(Dataset entries)
"""

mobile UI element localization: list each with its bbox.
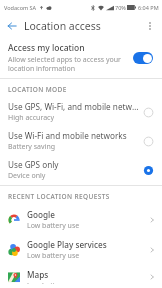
staticText: Low battery use — [27, 251, 80, 261]
staticText: Device only — [8, 171, 46, 181]
button[interactable]: Use GPS, Wi-Fi, and mobile networks — [0, 98, 162, 127]
staticText: High accuracy — [8, 113, 55, 123]
button[interactable]: Google — [0, 205, 162, 235]
staticText: Use GPS only — [8, 159, 59, 170]
staticText: Google Play services — [27, 239, 107, 250]
staticText: Use Wi-Fi and mobile networks — [8, 130, 127, 141]
staticText: Allow selected apps to access your locat… — [8, 55, 126, 73]
button[interactable]: Use Wi-Fi and mobile networks — [0, 127, 162, 156]
staticText: Low battery use — [27, 281, 80, 284]
button[interactable]: More options — [141, 17, 159, 35]
staticText: Access my location — [8, 42, 85, 54]
staticText: 6:04 PM — [138, 4, 159, 11]
staticText: Google — [27, 209, 55, 220]
staticText: 70% — [115, 4, 126, 11]
staticText: Use GPS, Wi-Fi, and mobile networks — [8, 101, 139, 112]
staticText: LOCATION MODE — [8, 85, 67, 94]
button[interactable]: Maps — [0, 265, 162, 288]
staticText: Low battery use — [27, 221, 80, 231]
staticText: RECENT LOCATION REQUESTS — [8, 192, 110, 201]
staticText: Vodacom SA — [4, 4, 37, 11]
staticText: Maps — [27, 269, 49, 280]
button[interactable]: Use GPS only — [0, 156, 162, 185]
button[interactable]: Google Play services — [0, 235, 162, 265]
staticText: Battery saving — [8, 142, 56, 152]
button[interactable]: Access my location — [0, 38, 162, 78]
staticText: Location access — [24, 19, 101, 33]
button[interactable]: Back — [3, 17, 21, 35]
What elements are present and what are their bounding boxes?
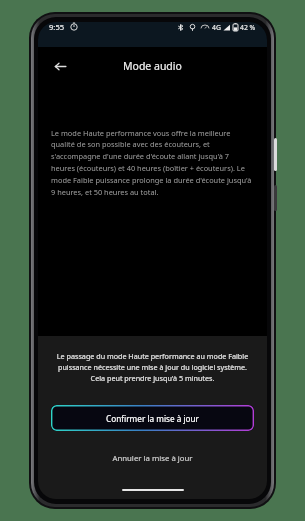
- staticText: 4G: [212, 23, 221, 32]
- staticText: Le passage du mode Haute performance au …: [54, 351, 251, 383]
- staticText: Confirmer la mise à jour: [106, 413, 199, 424]
- staticText: 9:55: [49, 22, 65, 32]
- staticText: Le mode Haute performance vous offre la …: [51, 128, 254, 197]
- staticText: 42 %: [240, 23, 256, 32]
- button[interactable]: Confirmer la mise à jour: [51, 405, 254, 431]
- button[interactable]: Retour: [46, 52, 74, 80]
- button[interactable]: Annuler la mise à jour: [51, 447, 254, 469]
- staticText: Mode audio: [123, 59, 182, 73]
- staticText: Annuler la mise à jour: [112, 453, 193, 464]
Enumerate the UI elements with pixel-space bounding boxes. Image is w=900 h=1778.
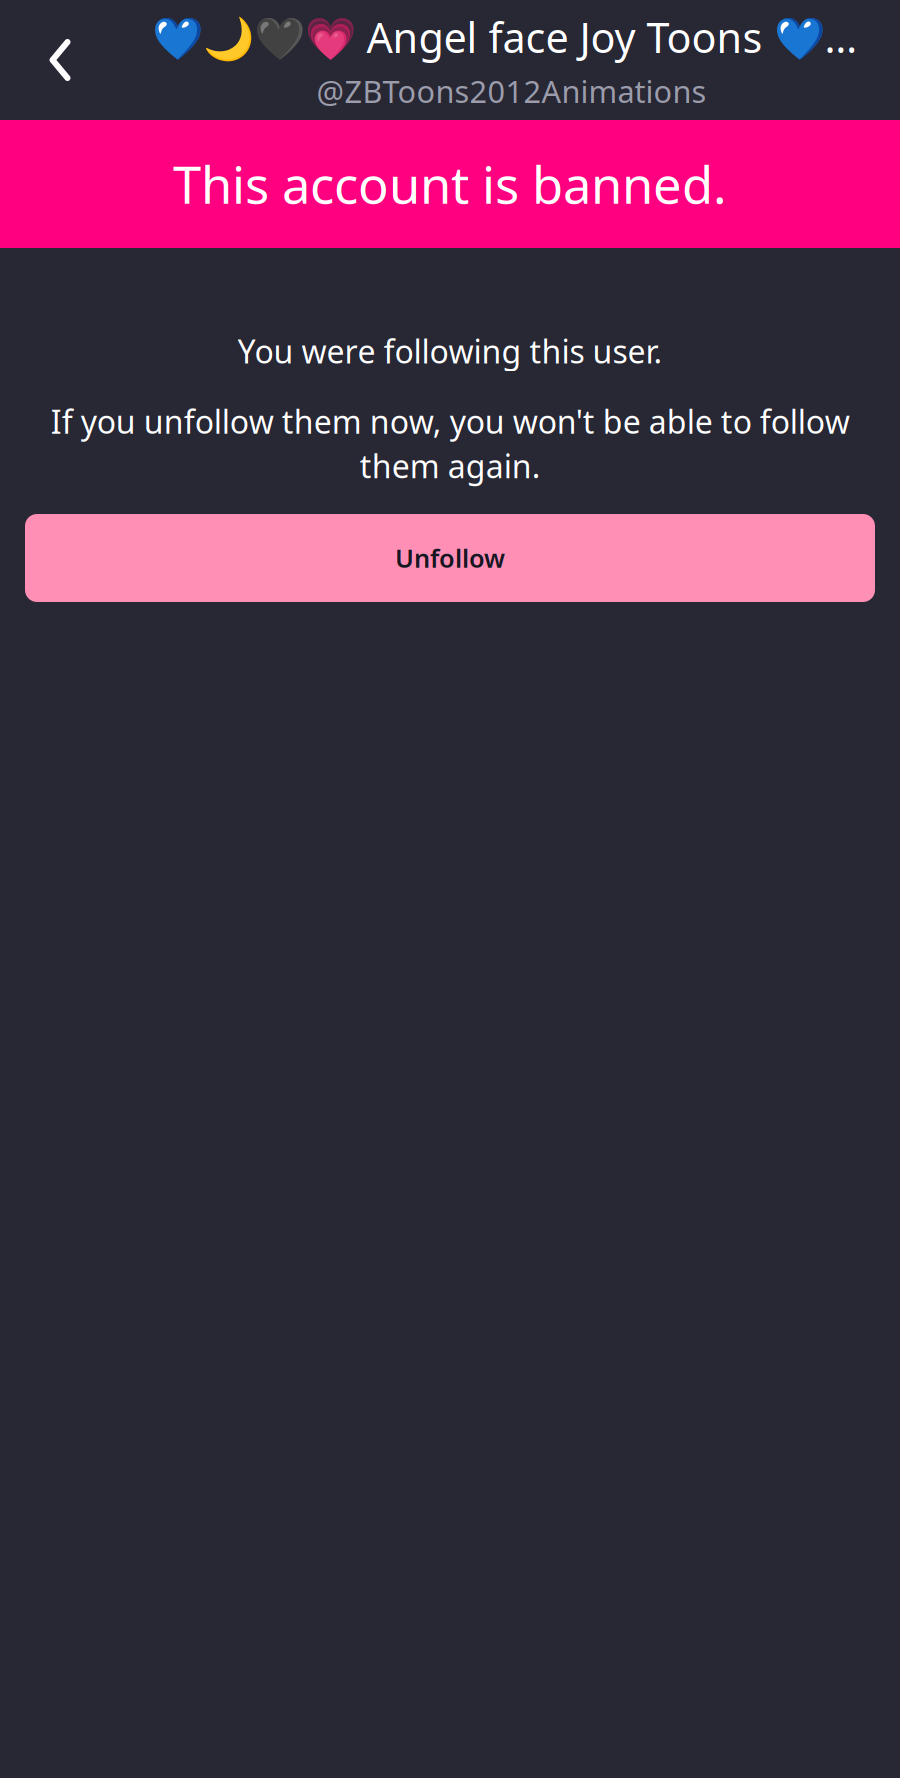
- staticText: Unfollow: [395, 541, 505, 575]
- staticText: 💙🌙🖤💗 Angel face Joy Toons 💙…: [152, 10, 858, 64]
- button[interactable]: Unfollow: [25, 514, 875, 602]
- staticText: You were following this user.: [238, 330, 662, 372]
- staticText: If you unfollow them now, you won't be a…: [50, 400, 850, 487]
- button[interactable]: Back: [0, 0, 120, 120]
- staticText: This account is banned.: [173, 150, 727, 218]
- staticText: @ZBToons2012Animations: [316, 71, 706, 111]
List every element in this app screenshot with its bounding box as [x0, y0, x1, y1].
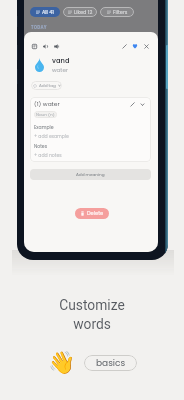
button[interactable]: Add meaning [30, 169, 151, 180]
button[interactable]: Copy [32, 44, 37, 49]
button[interactable]: Filters [100, 7, 134, 17]
staticText: Add meaning [76, 172, 105, 178]
button[interactable]: Add tag [31, 81, 62, 90]
staticText: Example [34, 124, 54, 130]
staticText: 👋 [48, 350, 76, 376]
staticText: TODAY [31, 25, 47, 31]
staticText: (1) water [34, 100, 60, 108]
staticText: Liked 12 [74, 9, 93, 16]
button[interactable]: Edit meaning [130, 102, 135, 107]
button[interactable]: Delete [75, 208, 109, 219]
staticText: Filters [113, 9, 128, 16]
staticText: All 41 [42, 9, 54, 16]
staticText: vand [52, 56, 70, 65]
button[interactable]: Play pronunciation [43, 44, 48, 49]
button[interactable]: Practice speaking [54, 44, 59, 49]
button[interactable]: All 41 [30, 7, 60, 17]
staticText: basics [96, 357, 126, 370]
button[interactable]: Liked 12 [63, 7, 97, 17]
button[interactable]: Favourite [132, 43, 138, 49]
staticText: + add notes [34, 152, 62, 158]
staticText: Customize words [0, 297, 184, 333]
staticText: Delete [87, 210, 104, 217]
staticText: + add example [34, 133, 69, 139]
button[interactable]: Edit word [122, 44, 127, 49]
button[interactable]: Close [144, 44, 149, 49]
staticText: Notes [34, 143, 48, 149]
staticText: water [52, 66, 68, 74]
button[interactable]: basics [84, 355, 137, 371]
button[interactable]: Expand meaning [140, 102, 145, 107]
staticText: Noun (n) [36, 112, 55, 118]
staticText: Add tag [39, 83, 56, 89]
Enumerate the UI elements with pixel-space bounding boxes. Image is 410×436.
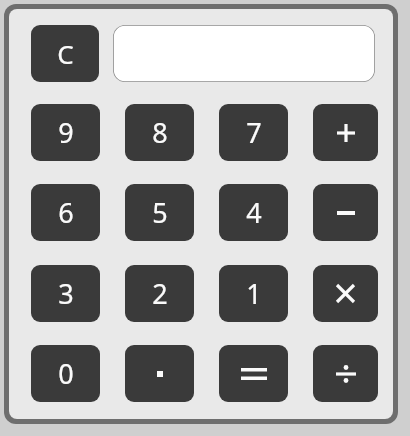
- staticText: 9: [58, 114, 74, 151]
- staticText: 1: [246, 275, 262, 312]
- staticText: 7: [246, 114, 262, 151]
- button[interactable]: 7: [219, 104, 288, 161]
- button[interactable]: 2: [125, 265, 194, 322]
- button[interactable]: 4: [219, 184, 288, 241]
- staticText: 2: [152, 275, 168, 312]
- button[interactable]: 5: [125, 184, 194, 241]
- button[interactable]: 6: [31, 184, 100, 241]
- button[interactable]: 1: [219, 265, 288, 322]
- button[interactable]: Plus: [313, 104, 378, 161]
- button[interactable]: Minus: [313, 184, 378, 241]
- button[interactable]: Multiply: [313, 265, 378, 322]
- button[interactable]: Equals: [219, 345, 288, 402]
- button[interactable]: 3: [31, 265, 100, 322]
- staticText: 8: [152, 114, 168, 151]
- staticText: 3: [58, 275, 74, 312]
- staticText: 5: [152, 194, 168, 231]
- staticText: 4: [246, 194, 262, 231]
- button[interactable]: Divide: [313, 345, 378, 402]
- button[interactable]: C: [31, 25, 99, 82]
- button[interactable]: 0: [31, 345, 100, 402]
- button[interactable]: 8: [125, 104, 194, 161]
- button[interactable]: Decimal point: [125, 345, 194, 402]
- staticText: 0: [58, 355, 74, 392]
- staticText: C: [57, 36, 74, 71]
- button[interactable]: 9: [31, 104, 100, 161]
- button[interactable]: [113, 25, 375, 82]
- staticText: 6: [58, 194, 74, 231]
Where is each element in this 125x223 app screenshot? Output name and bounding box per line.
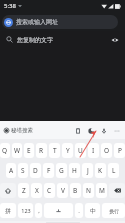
button[interactable]: .: [75, 203, 83, 218]
button[interactable]: T: [49, 143, 60, 158]
staticText: H: [72, 166, 77, 175]
button[interactable]: Shift: [0, 183, 16, 198]
staticText: L: [112, 166, 116, 175]
button[interactable]: J: [82, 163, 93, 178]
button[interactable]: Show: [110, 35, 119, 44]
button[interactable]: F: [43, 163, 54, 178]
staticText: 拼: [5, 207, 11, 215]
button[interactable]: V: [57, 183, 68, 198]
button[interactable]: M: [96, 183, 107, 198]
button[interactable]: 拼: [0, 203, 16, 218]
staticText: 123: [21, 207, 31, 214]
staticText: M: [99, 186, 105, 195]
staticText: U: [78, 146, 83, 155]
staticText: K: [98, 166, 103, 175]
button[interactable]: N: [83, 183, 94, 198]
staticText: Y: [66, 146, 70, 155]
button[interactable]: K: [95, 163, 106, 178]
button[interactable]: ,: [35, 203, 42, 218]
staticText: 您复制的文字: [17, 36, 53, 44]
button[interactable]: Voice input: [97, 124, 110, 137]
staticText: 5:38: [4, 2, 16, 10]
staticText: G: [59, 166, 64, 175]
staticText: P: [118, 146, 122, 155]
staticText: I: [92, 146, 95, 155]
staticText: V: [61, 186, 65, 195]
button[interactable]: 中: [85, 203, 100, 218]
button[interactable]: A: [6, 163, 16, 178]
staticText: .: [78, 207, 80, 215]
button[interactable]: R: [36, 143, 47, 158]
button[interactable]: 搜索或输入网址: [2, 15, 118, 29]
button[interactable]: B: [70, 183, 81, 198]
staticText: E: [27, 146, 31, 155]
button[interactable]: 换行: [102, 203, 125, 218]
other: Search: [6, 36, 13, 43]
staticText: A: [9, 166, 14, 175]
staticText: R: [39, 146, 44, 155]
staticText: S: [21, 166, 25, 175]
button[interactable]: Backspace: [109, 183, 125, 198]
button[interactable]: 123: [18, 203, 33, 218]
staticText: 换行: [109, 208, 119, 214]
staticText: F: [47, 166, 51, 175]
button[interactable]: O: [101, 143, 112, 158]
staticText: N: [86, 186, 91, 195]
staticText: B: [73, 186, 78, 195]
button[interactable]: G: [56, 163, 67, 178]
staticText: O: [104, 146, 110, 155]
staticText: 搜索或输入网址: [16, 18, 58, 26]
button[interactable]: H: [69, 163, 80, 178]
button[interactable]: More options: [110, 124, 123, 137]
button[interactable]: Theme: [84, 124, 97, 137]
staticText: Z: [22, 186, 26, 195]
staticText: Q: [2, 146, 8, 155]
button[interactable]: X: [31, 183, 42, 198]
button[interactable]: Q: [0, 143, 10, 158]
button[interactable]: C: [44, 183, 55, 198]
button[interactable]: P: [114, 143, 125, 158]
button[interactable]: W: [12, 143, 22, 158]
staticText: J: [87, 166, 89, 175]
staticText: X: [35, 186, 39, 195]
button[interactable]: E: [24, 143, 34, 158]
staticText: D: [33, 166, 38, 175]
staticText: ,: [38, 207, 40, 215]
button[interactable]: L: [108, 163, 119, 178]
button[interactable]: Clipboard: [71, 124, 84, 137]
button[interactable]: Z: [18, 183, 29, 198]
button[interactable]: Y: [62, 143, 73, 158]
staticText: W: [14, 146, 21, 155]
button[interactable]: I: [88, 143, 99, 158]
button[interactable]: Space: [44, 203, 73, 218]
staticText: 秘塔搜索: [11, 127, 33, 134]
staticText: T: [53, 146, 57, 155]
staticText: C: [47, 186, 52, 195]
button[interactable]: U: [75, 143, 86, 158]
staticText: 中: [90, 207, 96, 215]
button[interactable]: S: [18, 163, 28, 178]
button[interactable]: D: [30, 163, 41, 178]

"""

Exercise goal:
If a line in the data above includes the string "performance", copy it.

Worked solution:
- staticText: Le passage du mode Haute performance au …: [54, 351, 251, 383]
- staticText: Le mode Haute performance vous offre la …: [51, 128, 254, 197]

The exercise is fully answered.